Prepping Your Vehicle
You have to ensure that your vehicle is ready to go before the hurricane hits your area. Therefore, fill up your gas tank to full (ideally). Always park your truck, car, or any type of vehicle under cover or garage. Keep emergency food, water, and medical supplies in your vehicle. In case you don’t own a car, call the relevant authorities to give you a ride in case of evacuation.
Your car must have the following items:
- Jumper cables
- Ice scrapers
- Reflective triangles or flares
- Car phone charger
- Satellite phone
- Sand or cat litter for better tire traction
Stay ‘Tech Ready’
While keeping your cell phone charged and backup charging devices will come in handy, cell phone networks and the internet can be down for many days to come. Therefore, you need technology that is more reliable and offers continuous communication with the outside world during hurricane season.

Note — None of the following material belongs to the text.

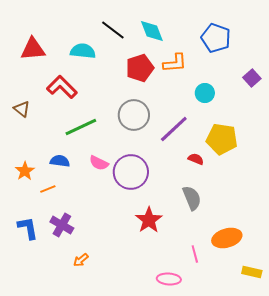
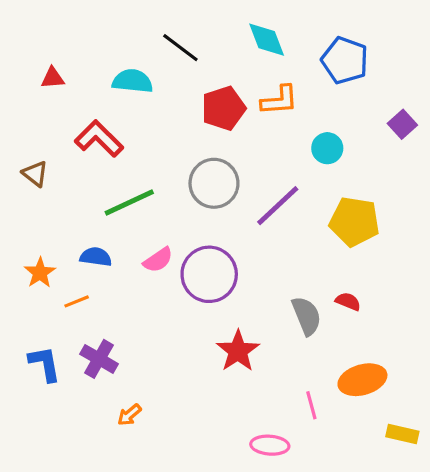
cyan diamond: (152, 31) -> (267, 40), moved
red triangle: (33, 49) -> (53, 78), size x0.6
red semicircle: (196, 159) -> (348, 301), moved
pink semicircle: (99, 163) -> (158, 260), turned -60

This is where a satellite phone will come in handy, as you can take it on the go. This way, you will stay connected with emergency authorities and loved ones and inform others about your current location in case you need help.
Once the hurricane is over, and you are ready to return home, only do so once the authorities approve it. Other post-hurricane homes-returning measures include:
- Avoiding dangling power lines. You must report such loose power lines to the local police, fire department, or power company.
- Beware and be cautious when entering your home. Keep an eye out for any insects, snakes, or other animals that may have entered your home due to flood waters.
- Let your home dry, and open the doors and windows for ventilation
- Check your refrigerator for spoiled food
- Photograph all damage done to your home. These images will help as proof when filing your insurance claims.
- Listen and smell for any possible gas leaks. If you doubt there is a gas leak, immediately leave your home and leave the doors open. Striking a match, igniting a cigarette, or spark of any kind may result in an explosion.
- Before you turn on your gas and electric systems, it is best to have them checked by a professional repair and maintenance service.